Material for the task →
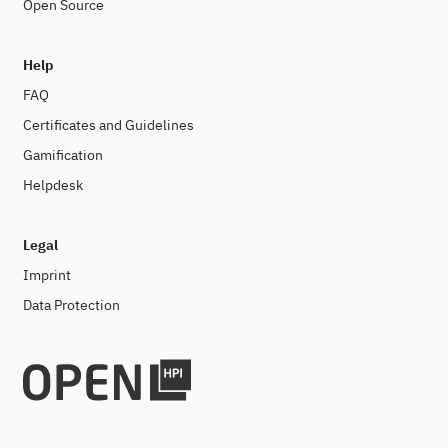
Open Source
Help
FAQ
Certificates and Guidelines
Gamification
Helpdesk
Legal
Imprint
Data Protection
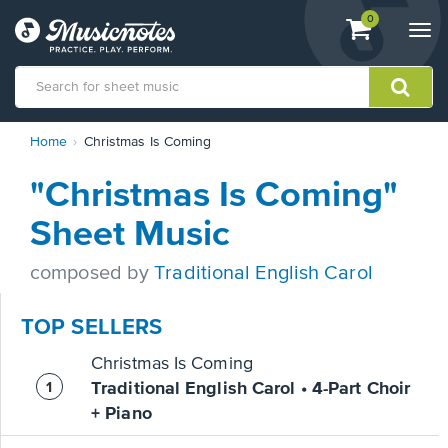
View
items.
0
Togg
shopping
navi
cart
containing
View
Home
Christmas Is Coming
our
Accessibility
"Christmas Is Coming"
Statement
or
Sheet Music
contact
us
composed by
Traditional English Carol
with
accessibility-
related
TOP SELLERS
questions
Christmas Is Coming
Traditional English Carol • 4-Part Choir
+ Piano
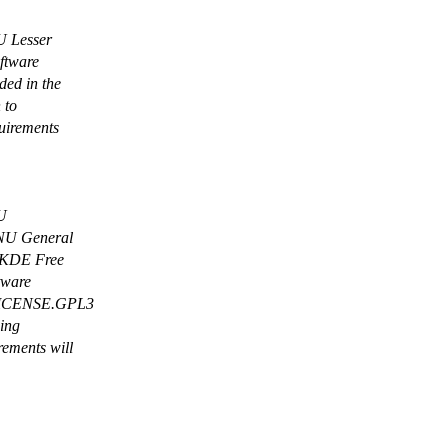
NU Lesser
oftware
ed in the
 to
uirements
NU
 GNU General
e KDE Free
tware
 LICENSE.GPL3
wing
rements will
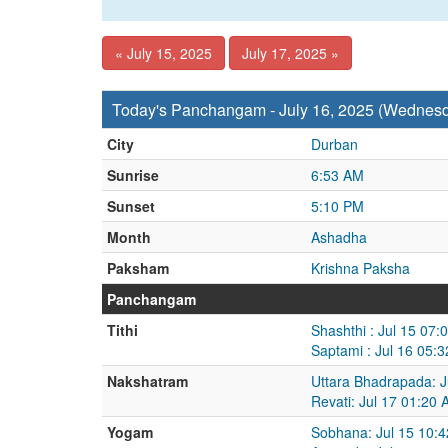
« July 15, 2025
July 17, 2025 »
Today's Panchangam - July 16, 2025 (Wednes
City
Durban
Sunrise
6:53 AM
Sunset
5:10 PM
Month
Ashadha
Paksham
Krishna Paksha
Panchangam
Tithi
Shashthi : Jul 15 07:
Saptami : Jul 16 05:
Nakshatram
Uttara Bhadrapada: J
Revati: Jul 17 01:20 
Yogam
Sobhana: Jul 15 10:4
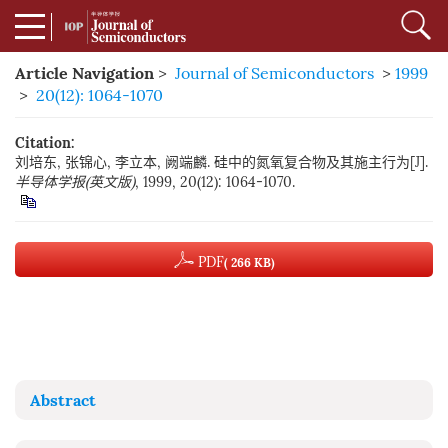
Article Navigation
>
Journal of Semiconductors
>
1999
>
20(12): 1064-1070
Citation:
刘培东, 张锦心, 李立本, 阙端麟. 硅中的氮氧复合物及其施主行为[J].
半导体学报(英文版)
, 1999, 20(12): 1064-1070.
PDF
( 266 KB)
Abstract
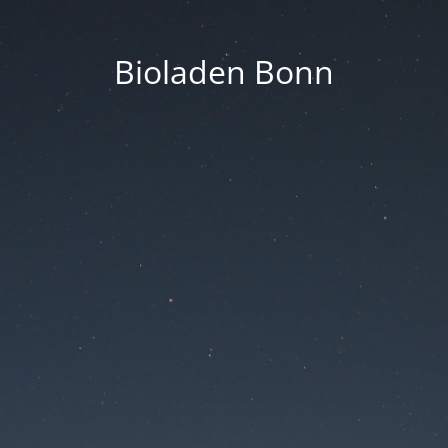
Bioladen Bonn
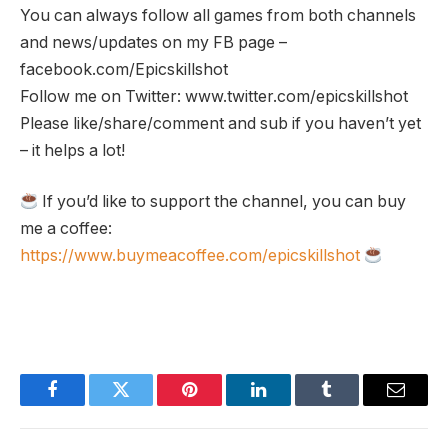
You can always follow all games from both channels
and news/updates on my FB page –
facebook.com/Epicskillshot
Follow me on Twitter: www.twitter.com/epicskillshot
Please like/share/comment and sub if you haven’t yet
– it helps a lot!
If you’d like to support the channel, you can buy
me a coffee:
https://www.buymeacoffee.com/epicskillshot
Facebook
Twitter
Pinterest
LinkedIn
Tumblr
Email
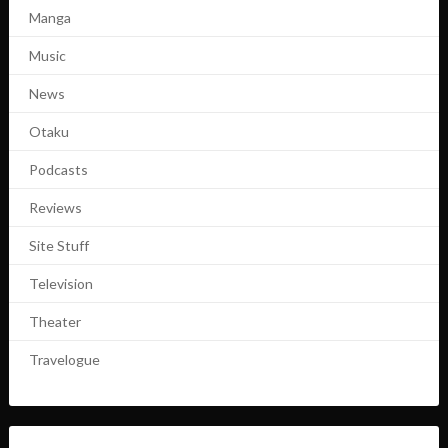
Manga
Music
News
Otaku
Podcasts
Reviews
Site Stuff
Television
Theater
Travelogue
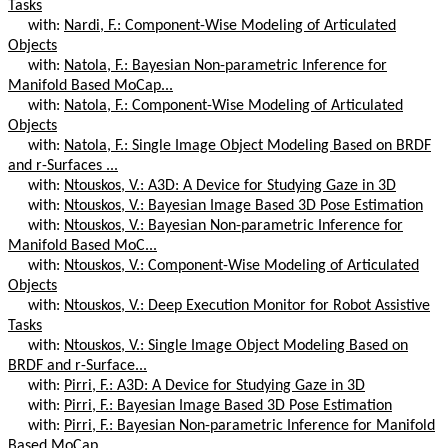
Tasks
with:
Nardi, F.: Component-Wise Modeling of Articulated
Objects
with:
Natola, F.: Bayesian Non-parametric Inference for
Manifold Based MoCap...
with:
Natola, F.: Component-Wise Modeling of Articulated
Objects
with:
Natola, F.: Single Image Object Modeling Based on BRDF
and r-Surfaces ...
with:
Ntouskos, V.: A3D: A Device for Studying Gaze in 3D
with:
Ntouskos, V.: Bayesian Image Based 3D Pose Estimation
with:
Ntouskos, V.: Bayesian Non-parametric Inference for
Manifold Based MoC...
with:
Ntouskos, V.: Component-Wise Modeling of Articulated
Objects
with:
Ntouskos, V.: Deep Execution Monitor for Robot Assistive
Tasks
with:
Ntouskos, V.: Single Image Object Modeling Based on
BRDF and r-Surface...
with:
Pirri, F.: A3D: A Device for Studying Gaze in 3D
with:
Pirri, F.: Bayesian Image Based 3D Pose Estimation
with:
Pirri, F.: Bayesian Non-parametric Inference for Manifold
Based MoCap ...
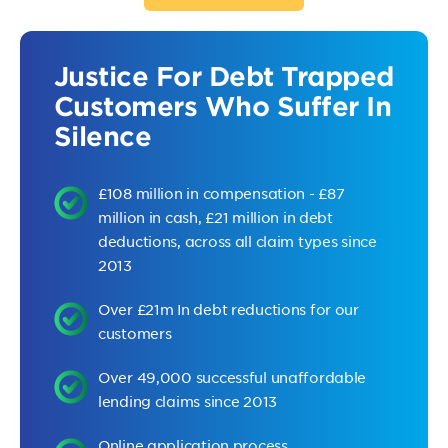
Justice For Debt Trapped
Customers Who Suffer In
Silence
£108 million in compensation - £87
million in cash, £21 million in debt
deductions, across all claim types since
2013
Over £21m In debt reductions for our
customers
Over 49,000 successful unaffordable
lending claims since 2013
Online application process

Problem to solve →
Please give all of the material again, exactly, without the images.

Answer area →
Open Source
Help
FAQ
Certificates and Guidelines
Gamification
Helpdesk
Legal
Imprint
Data Protection
View
items.
0
Togg
shopping
navi
cart
containing
View
Home
Christmas Is Coming
our
Accessibility
"Christmas Is Coming"
Statement
or
Sheet Music
contact
us
composed by
Traditional English Carol
with
accessibility-
related
TOP SELLERS
questions
Christmas Is Coming
Traditional English Carol • 4-Part Choir
+ Piano
NU Lesser
oftware
ed in the
 to
uirements
NU
 GNU General
e KDE Free
tware
 LICENSE.GPL3
wing
rements will
« July 15, 2025
July 17, 2025 »
Today's Panchangam - July 16, 2025 (Wednes
City
Durban
Sunrise
6:53 AM
Sunset
5:10 PM
Month
Ashadha
Paksham
Krishna Paksha
Panchangam
Tithi
Shashthi : Jul 15 07:
Saptami : Jul 16 05:
Nakshatram
Uttara Bhadrapada: J
Revati: Jul 17 01:20 
Yogam
Sobhana: Jul 15 10:4
Article Navigation
>
Journal of Semiconductors
>
1999
>
20(12): 1064-1070
Citation:
刘培东, 张锦心, 李立本, 阙端麟. 硅中的氮氧复合物及其施主行为[J].
半导体学报(英文版)
, 1999, 20(12): 1064-1070.
PDF
( 266 KB)
Abstract
Bioladen Bonn
You can always follow all games from both channels
and news/updates on my FB page –
facebook.com/Epicskillshot
Follow me on Twitter: www.twitter.com/epicskillshot
Please like/share/comment and sub if you haven’t yet
– it helps a lot!
If you’d like to support the channel, you can buy
me a coffee:
https://www.buymeacoffee.com/epicskillshot
Facebook
Twitter
Pinterest
LinkedIn
Tumblr
Email
Manga
Music
News
Otaku
Podcasts
Reviews
Site Stuff
Television
Theater
Travelogue
Tasks
with:
Nardi, F.: Component-Wise Modeling of Articulated
Objects
with:
Natola, F.: Bayesian Non-parametric Inference for
Manifold Based MoCap...
with:
Natola, F.: Component-Wise Modeling of Articulated
Objects
with:
Natola, F.: Single Image Object Modeling Based on BRDF
and r-Surfaces ...
with:
Ntouskos, V.: A3D: A Device for Studying Gaze in 3D
with:
Ntouskos, V.: Bayesian Image Based 3D Pose Estimation
with:
Ntouskos, V.: Bayesian Non-parametric Inference for
Manifold Based MoC...
with:
Ntouskos, V.: Component-Wise Modeling of Articulated
Objects
with:
Ntouskos, V.: Deep Execution Monitor for Robot Assistive
Tasks
with:
Ntouskos, V.: Single Image Object Modeling Based on
BRDF and r-Surface...
with:
Pirri, F.: A3D: A Device for Studying Gaze in 3D
with:
Pirri, F.: Bayesian Image Based 3D Pose Estimation
with:
Pirri, F.: Bayesian Non-parametric Inference for Manifold
Based MoCap ...
Justice For Debt Trapped
Customers Who Suffer In
Silence
£108 million in compensation - £87
million in cash, £21 million in debt
deductions, across all claim types since
2013
Over £21m In debt reductions for our
customers
Over 49,000 successful unaffordable
lending claims since 2013
Online application process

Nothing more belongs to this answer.